# MATERIAL FOR THE TASK
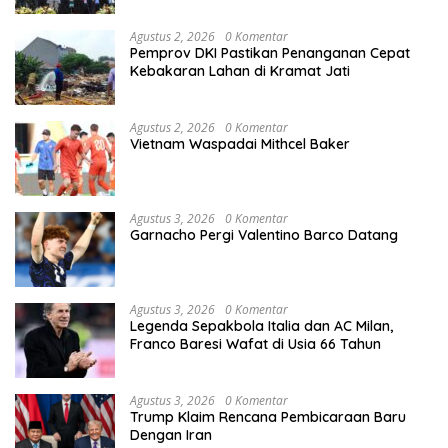
Agustus 2, 2026
0 Komentar
Pemprov DKI Pastikan Penanganan Cepat
Kebakaran Lahan di Kramat Jati
Agustus 2, 2026
0 Komentar
Vietnam Waspadai Mithcel Baker
Agustus 3, 2026
0 Komentar
Garnacho Pergi Valentino Barco Datang
Agustus 3, 2026
0 Komentar
Legenda Sepakbola Italia dan AC Milan,
Franco Baresi Wafat di Usia 66 Tahun
Agustus 3, 2026
0 Komentar
Trump Klaim Rencana Pembicaraan Baru
Dengan Iran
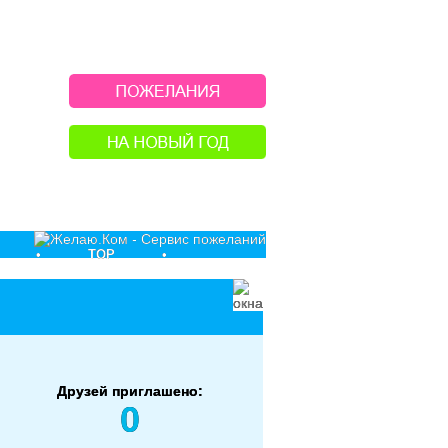
•
TOP
•
Друзей приглашено:
0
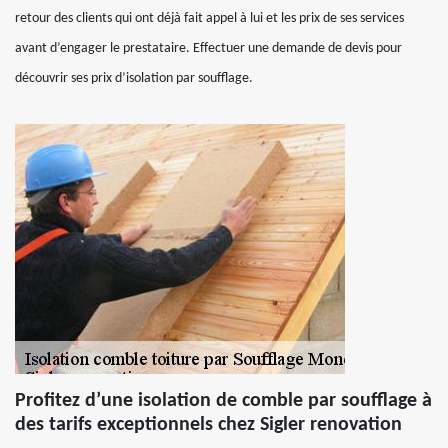
retour des clients qui ont déjà fait appel à lui et les prix de ses services
avant d’engager le prestataire. Effectuer une demande de devis pour
découvrir ses prix d’isolation par soufflage.
Profitez d’une isolation de comble par soufflage à
des tarifs exceptionnels chez Sigler renovation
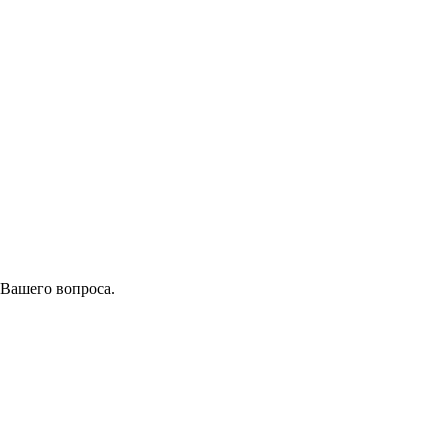
 Вашего вопроса.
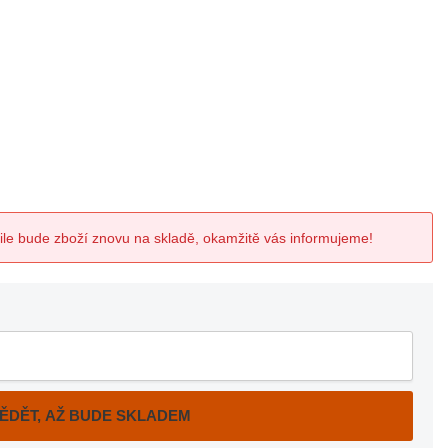
mile bude zboží znovu na skladě, okamžitě vás informujeme!
VĚDĚT, AŽ BUDE SKLADEM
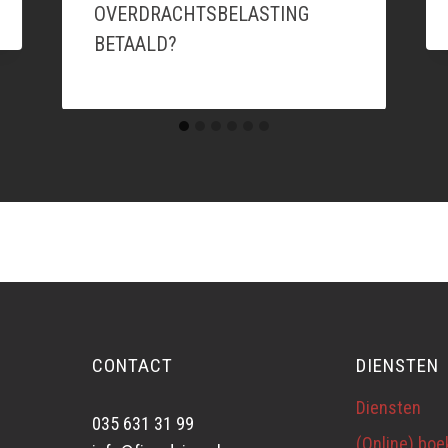
OVERDRACHTSBELASTING
BETAALD?
CONTACT
DIENSTEN
Diensten
035 631 31 99
(Online) bo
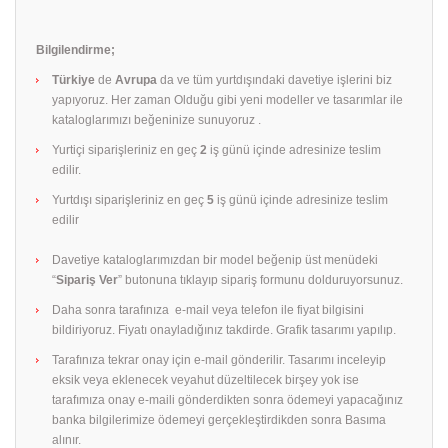
Bilgilendirme;
Türkiye
de
Avrupa
da ve tüm yurtdışındaki davetiye işlerini biz
yapıyoruz. Her zaman Olduğu gibi yeni modeller ve tasarımlar ile
kataloglarımızı beğeninize sunuyoruz .
Yurtiçi siparişleriniz en geç
2
iş günü içinde adresinize teslim
edilir.
Yurtdışı siparişleriniz en geç
5
iş günü içinde adresinize teslim
edilir
Davetiye kataloglarımızdan bir model beğenip üst menüdeki
“
Sipariş Ver
” butonuna tıklayıp sipariş formunu dolduruyorsunuz.
Daha sonra tarafınıza e-mail veya telefon ile fiyat bilgisini
bildiriyoruz. Fiyatı onayladığınız takdirde. Grafik tasarımı yapılıp.
Tarafınıza tekrar onay için e-mail gönderilir. Tasarımı inceleyip
eksik veya eklenecek veyahut düzeltilecek birşey yok ise
tarafımıza onay e-maili gönderdikten sonra ödemeyi yapacağınız
banka bilgilerimize ödemeyi gerçekleştirdikden sonra Basıma
alınır.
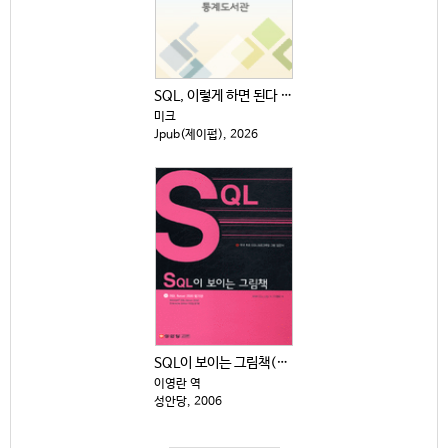
SQL, 이렇게 하면 된다 : 기초부터 CASE 식, ...
미크
Jpub(제이펍), 2026
SQL이 보이는 그림책(CD 1장 별도)
이영란 역
성안당, 2006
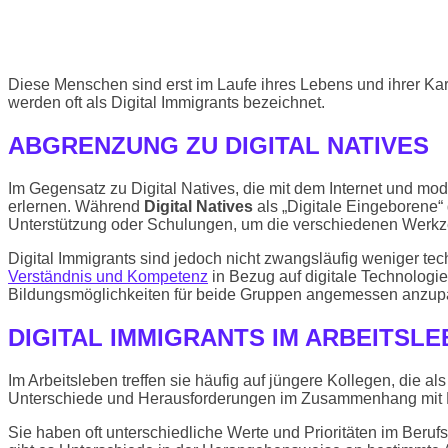
Diese Menschen sind erst im Laufe ihres Lebens und ihrer Ka
werden oft als Digital Immigrants bezeichnet.
ABGRENZUNG ZU DIGITAL NATIVES
Im Gegensatz zu Digital Natives, die mit dem Internet und 
erlernen. Während
Digital Natives
als „Digitale Eingeborene“ 
Unterstützung oder Schulungen, um die verschiedenen Werkze
Digital Immigrants sind jedoch nicht zwangsläufig weniger t
Verständnis und Kompetenz
in Bezug auf digitale Technologi
Bildungsmöglichkeiten für beide Gruppen angemessen anzupa
DIGITAL IMMIGRANTS IM ARBEITSL
Im Arbeitsleben treffen sie häufig auf jüngere Kollegen, die 
Unterschiede und Herausforderungen im Zusammenhang mit Dig
Sie haben oft unterschiedliche Werte und Prioritäten im Beruf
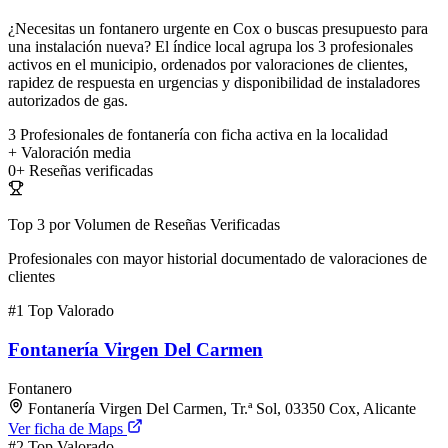
¿Necesitas un fontanero urgente en Cox o buscas presupuesto para
una instalación nueva? El índice local agrupa los 3 profesionales
activos en el municipio, ordenados por valoraciones de clientes,
rapidez de respuesta en urgencias y disponibilidad de instaladores
autorizados de gas.
3
Profesionales de fontanería con ficha activa en la localidad
+
Valoración media
0+
Reseñas verificadas
Top 3 por Volumen de Reseñas Verificadas
Profesionales con mayor historial documentado de valoraciones de
clientes
#1
Top Valorado
Fontanería Virgen Del Carmen
Fontanero
Fontanería Virgen Del Carmen, Tr.ª Sol, 03350 Cox, Alicante
Ver ficha de Maps
#2
Top Valorado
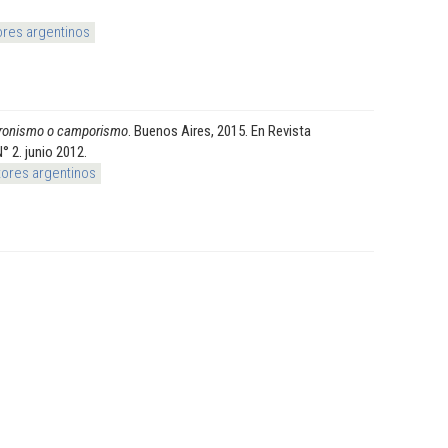
ores argentinos
ronismo o camporismo
. Buenos Aires, 2015. En Revista
 2. junio 2012.
tores argentinos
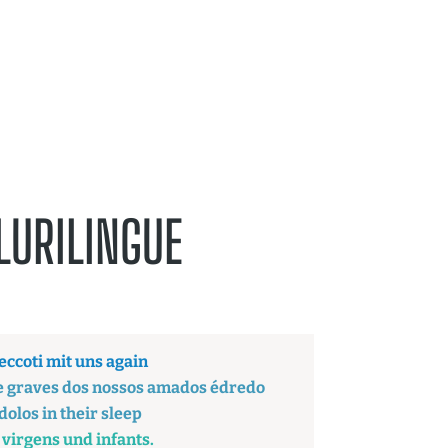
oîte à Écriture
Contact
LURILINGUE
ccoti mit uns again
he graves dos nossos amados édredo
olos in their sleep
s virgens und infants.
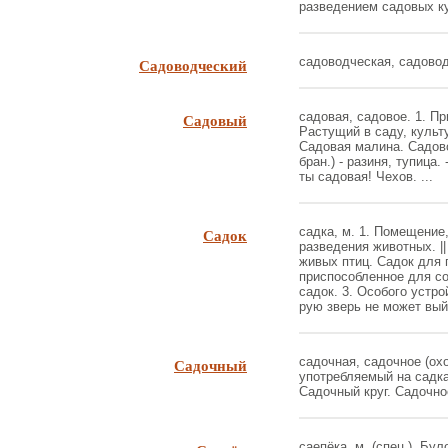
разведением садовых кул
Садоводческий
садоводческая, садоводч
Садовый
садовая, садовое. 1. Пр
Растущий в саду, культ
Садовая малина. Садово
бран.) - разиня, тупица
ты садовая! Чехов. ...
Садок
садка, м. 1. Помещение
разведения животных. |
живых птиц. Садок для г
приспособленное для с
садок. 3. Особого устро
рую зверь не может выйт
Садочный
садочная, садочное (ох
употребляемый на садках
Садочный круг. Садочное
саепёка, м. (спец.). Бу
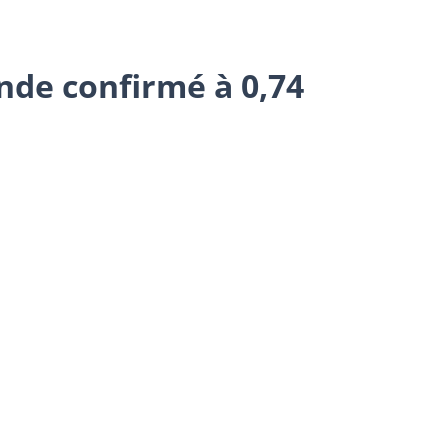
nde confirmé à 0,74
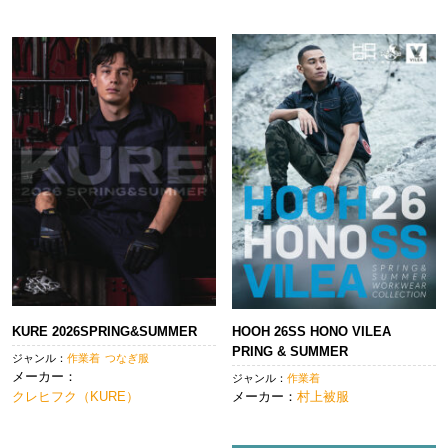
KURE 2026SPRING&SUMMER
HOOH 26SS HONO VILEA
PRING & SUMMER
ジャンル：
作業着
つなぎ服
メーカー：
ジャンル：
作業着
クレヒフク（KURE）
メーカー：
村上被服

# TASK
Every line of the listing that holds "clientes" is to be counted; give only the resulting number.

# ANSWER SECTION
2